Our work is built on the backs of giants who have come before us. They handed down their work through the generations and inspire us to continue the same mission; to make sure that everyone in our community is fed.
“Food for the body is not enough. There must be food for the soul.”
- Dorothy Day
The Beginning
In the late 1970s, The East Side Housing Action Committee (ESHAC) partnered with the St. Casimir Parish to open a distribution site to be a resource for the underserved and undernourished of the community.
St. Casimir Parish was built by the immigrant population fleeing Poland in the 1890s. That generation was called za chlebem (for bread) because they were fleeing from starvation in search of a better life. Relatives and friends crammed together into Riverwest flats to work low-paying jobs in sewers, steel mills, blast furnaces, and meat packing plants. The grandchildren of that za chlebem generation ran Riverwest Food Pantry for decades. As children of the Great Depression they recounted to us the stories of their parents’ corner stores going into debt to make sure no one in the community starved. In that spirit they handed this work on to us.
In the early 2000’s, teachers at Gaenslen and Fratney Schools recognized hunger among school families and coordinated efforts with St.
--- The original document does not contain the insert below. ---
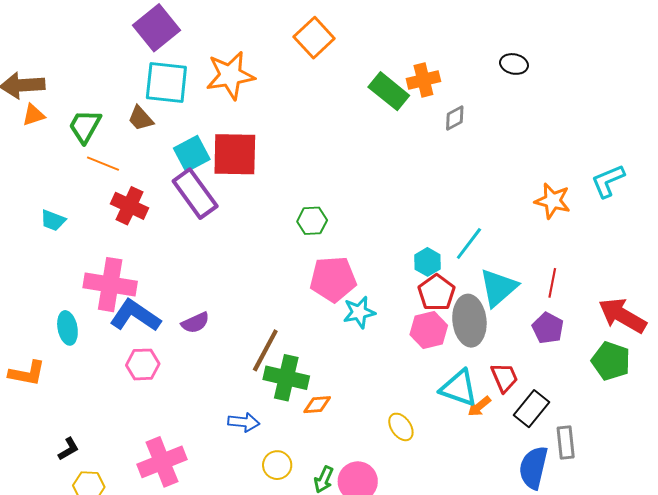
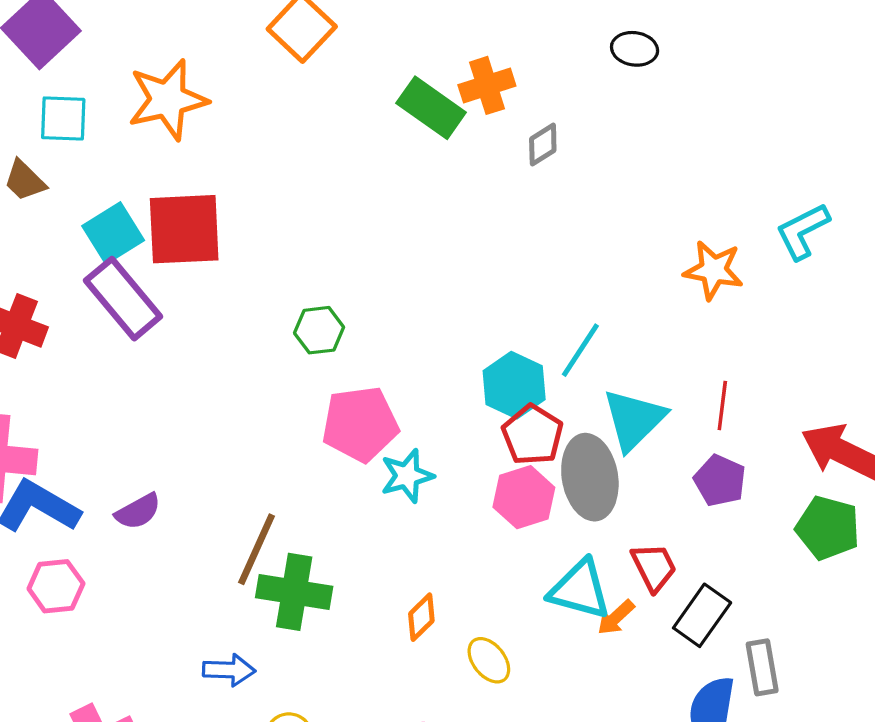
cyan square: (166, 83) -> (63, 118), size x0.7
cyan hexagon: (428, 262) -> (514, 385), size x1.4
orange diamond: (317, 405) -> (421, 617), moved, turned -36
Casimir Parish and ESHAC to open a second site at Gaenslen for food distribution.
Out of this shared effort, the Riverwest Food Pantry was born.
Evolution
From 1979 to 2012, the Riverwest Food Pantry’s mission was focused on making food available to those in need. Over those years, its volunteers generously served hundreds of thousands in our community.
In 2013, the Riverwest Food Pantry became a 501(c)(3) non-profit to expand its mission, using food as a means of building community and addressing the wider challenges of health, poverty, and social isolation. People of all backgrounds gathering around food grew into a community where it became harder to tell “who was a shopper and who was a volunteer.” In addition to the food distribution initiatives, programs evolved to include a mission internship, an emphasis on healthful nutrition, food gatherings, crisis assistance and mentoring, and organic produce grown from our community gardens and hoop house farm.
Today
By 2020, the culture and initiatives of the Riverwest Food Pantry had evolved beyond the traditional pantry model. The Riverwest Food Pantry reframed this project to a new “community food center” model, envisioning an evermore holistic and relational approach to addressing hunger in Milwaukee. In 2022, it was renamed the Kinship Community Food Center to better reflect the foundational belief that all transformation starts with relationships.